AD Architecture

Repos: chainrules-rs, tidu-rs, tenferro-rs Parent: ../index.md Related: computegraph.md, chainrules.md, tidu.md, ../spec/backend-contract.md, ../spec/primitive-catalog.md


I. Vision

Build a differentiable programming stack in Rust where:

  • differentiate is the only derivative-producing transform. It consumes a resolved logical view of computation and produces a new linear fragment.
  • transpose is not differentiation. It reverses active linear flow in a linear fragment and reuses the same derivative information.
  • AD transforms operate on fragments, not on a single eagerly merged graph.
  • What higher-order AD needs is resolve, not physical merge. External references must be traceable; they do not need to be copied into one graph at every stage.
  • Physical flattening happens only in materialize_merge, typically just before compile.
  • Evaluation is always forward on a materialized graph after flattening, CSE, and slot assignment.

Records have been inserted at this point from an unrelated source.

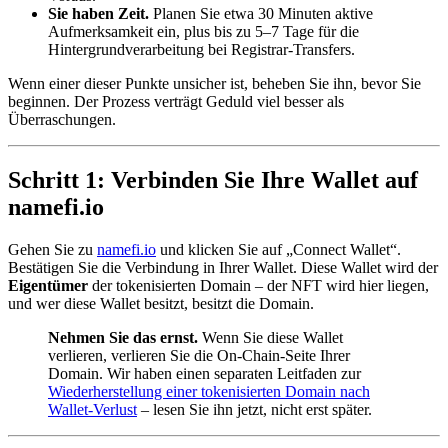
Sie haben Zeit.
Planen Sie etwa 30 Minuten aktive
Aufmerksamkeit ein, plus bis zu 5–7 Tage für die
Hintergrundverarbeitung bei Registrar-Transfers.
Wenn einer dieser Punkte unsicher ist, beheben Sie ihn, bevor Sie
beginnen. Der Prozess verträgt Geduld viel besser als
Überraschungen.
Schritt 1: Verbinden Sie Ihre Wallet auf
namefi.io
Gehen Sie zu
namefi.io
und klicken Sie auf „Connect Wallet“.
Bestätigen Sie die Verbindung in Ihrer Wallet. Diese Wallet wird der
Eigentümer
der tokenisierten Domain – der NFT wird hier liegen,
und wer diese Wallet besitzt, besitzt die Domain.
Nehmen Sie das ernst.
Wenn Sie diese Wallet
verlieren, verlieren Sie die On-Chain-Seite Ihrer
Domain. Wir haben einen separaten Leitfaden zur
Wiederherstellung einer tokenisierten Domain nach
Wallet-Verlust
– lesen Sie ihn jetzt, nicht erst später.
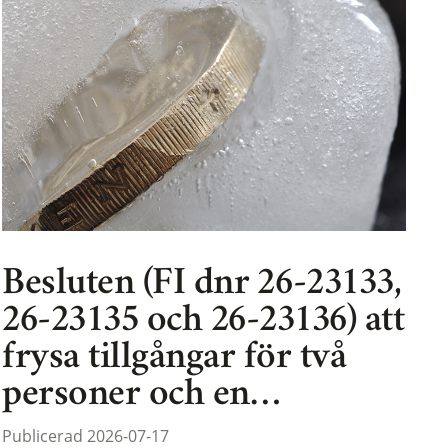
Besluten (FI dnr 26-23133,
26-23135 och 26-23136) att
frysa tillgångar för två
personer och en…
Publicerad 2026-07-17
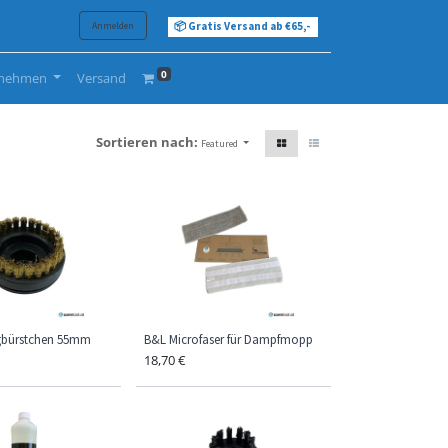
Anmelden
📦 Gratis Versand ab €65,-
0
rnehmen
Versand
Sortieren nach:
Featured
gbürstchen 55mm
B&L Microfaser für Dampfmopp
18,70
€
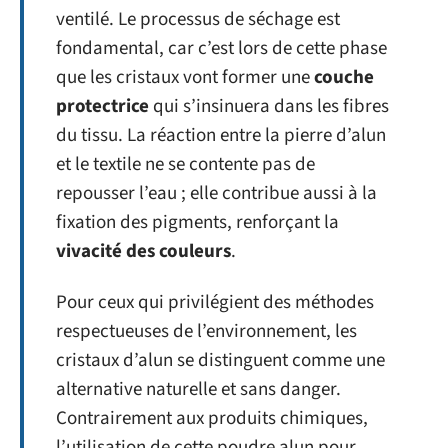
ventilé. Le processus de séchage est
fondamental, car c’est lors de cette phase
que les cristaux vont former une
couche
protectrice
qui s’insinuera dans les fibres
du tissu. La réaction entre la pierre d’alun
et le textile ne se contente pas de
repousser l’eau ; elle contribue aussi à la
fixation des pigments, renforçant la
vivacité des couleurs
.
Pour ceux qui privilégient des méthodes
respectueuses de l’environnement, les
cristaux d’alun se distinguent comme une
alternative naturelle et sans danger.
Contrairement aux produits chimiques,
l’utilisation de cette poudre alun pour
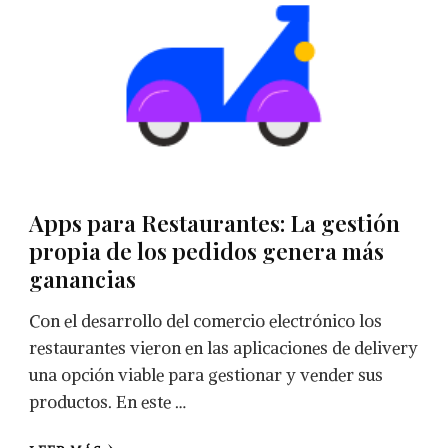
Apps para Restaurantes: La gestión
propia de los pedidos genera más
ganancias
Con el desarrollo del comercio electrónico los
restaurantes vieron en las aplicaciones de delivery
una opción viable para gestionar y vender sus
productos. En este …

This is the intended operation set:

build             user constructs a primal fragment
resolve           create a logical DAG view over one or more fragments
differentiate     resolved view -> new linear fragment (JVP)
transpose         linear fragment -> new linear fragment (reverse linear flow)
materialize_merge resolved view -> MaterializedGraph (flatten + CSE)
compile           MaterializedGraph -> CompiledProgram
eval              CompiledProgram + input values -> output values

The key pipeline distinction is:

differentiate -> resolve -> differentiate -> resolve -> ...

not

differentiate -> physical merge -> differentiate -> physical merge -> ...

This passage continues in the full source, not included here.